**Work request**
Some lines below hold "into". Pick them out and copy them.

##### Records to process #####

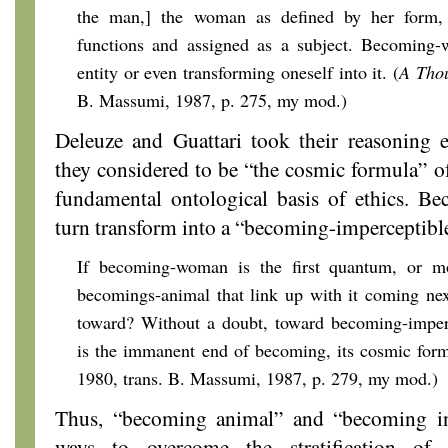
the man,] the woman as defined by her form,
functions and assigned as a subject. Becoming-w
entity or even transforming oneself into it. (
A Tho
B. Massumi, 1987, p. 275, my mod.)
Deleuze and Guattari took their reasoning e
they considered to be “the cosmic formula” of
fundamental ontological basis of ethics. B
turn transform into a “becoming-imperceptibl
If becoming-woman is the first quantum, or mo
becomings-animal that link up with it coming nex
toward? Without a doubt, toward becoming-imperc
is the immanent end of becoming, its cosmic form
1980, trans. B. Massumi, 1987, p. 279, my mod.)
Thus, “becoming animal” and “becoming in
ways to overcome the stratification of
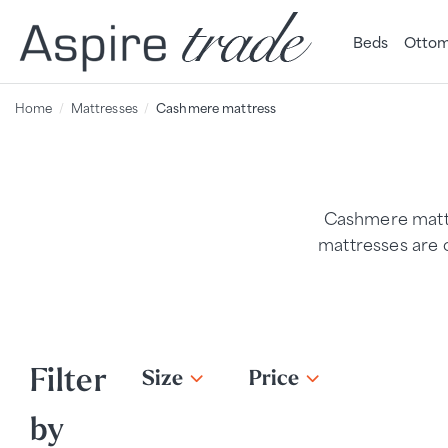
Beds
Ottom
Home
Mattresses
Cashmere mattress
Cashmere mattr
mattresses are o
Filter
Size
Price
by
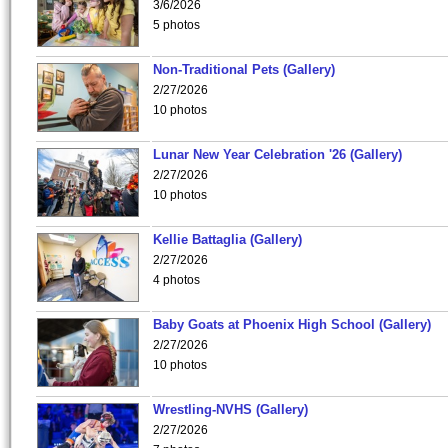
3/6/2026
5 photos
Non-Traditional Pets (Gallery)
2/27/2026
10 photos
Lunar New Year Celebration '26 (Gallery)
2/27/2026
10 photos
Kellie Battaglia (Gallery)
2/27/2026
4 photos
Baby Goats at Phoenix High School (Gallery)
2/27/2026
10 photos
Wrestling-NVHS (Gallery)
2/27/2026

#####

**Exercise output**
entity or even transforming oneself into it. (
turn transform into a “becoming-imperceptibl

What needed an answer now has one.